Exercise prompt: Check each line of the data for "convierte" and select those that have it.

+ + + +

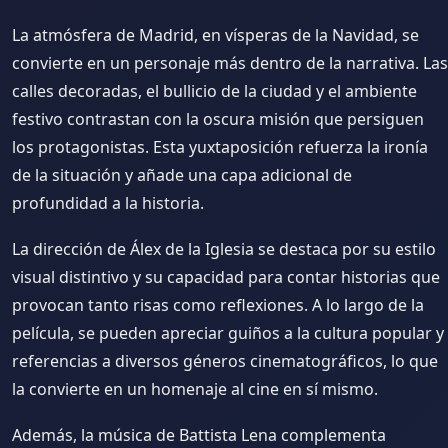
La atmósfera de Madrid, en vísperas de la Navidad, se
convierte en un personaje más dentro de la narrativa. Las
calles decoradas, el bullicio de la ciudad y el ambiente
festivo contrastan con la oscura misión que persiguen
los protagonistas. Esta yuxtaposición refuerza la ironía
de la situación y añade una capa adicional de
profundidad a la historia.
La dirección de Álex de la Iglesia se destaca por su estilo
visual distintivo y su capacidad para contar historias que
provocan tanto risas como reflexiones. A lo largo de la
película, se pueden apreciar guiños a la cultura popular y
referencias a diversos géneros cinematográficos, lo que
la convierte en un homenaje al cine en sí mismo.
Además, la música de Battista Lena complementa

+ + + +

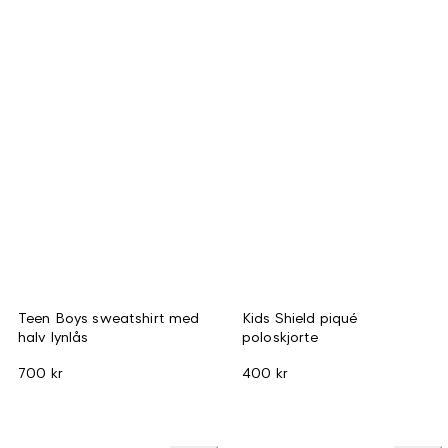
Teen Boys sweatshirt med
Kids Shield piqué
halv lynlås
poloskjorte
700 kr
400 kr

+ + + +

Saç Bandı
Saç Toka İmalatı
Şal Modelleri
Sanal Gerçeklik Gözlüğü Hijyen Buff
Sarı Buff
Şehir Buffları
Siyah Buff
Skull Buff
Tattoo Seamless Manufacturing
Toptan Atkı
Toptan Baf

+ + + +

Response box:
convierte en un personaje más dentro de la narrativa. Las
la convierte en un homenaje al cine en sí mismo.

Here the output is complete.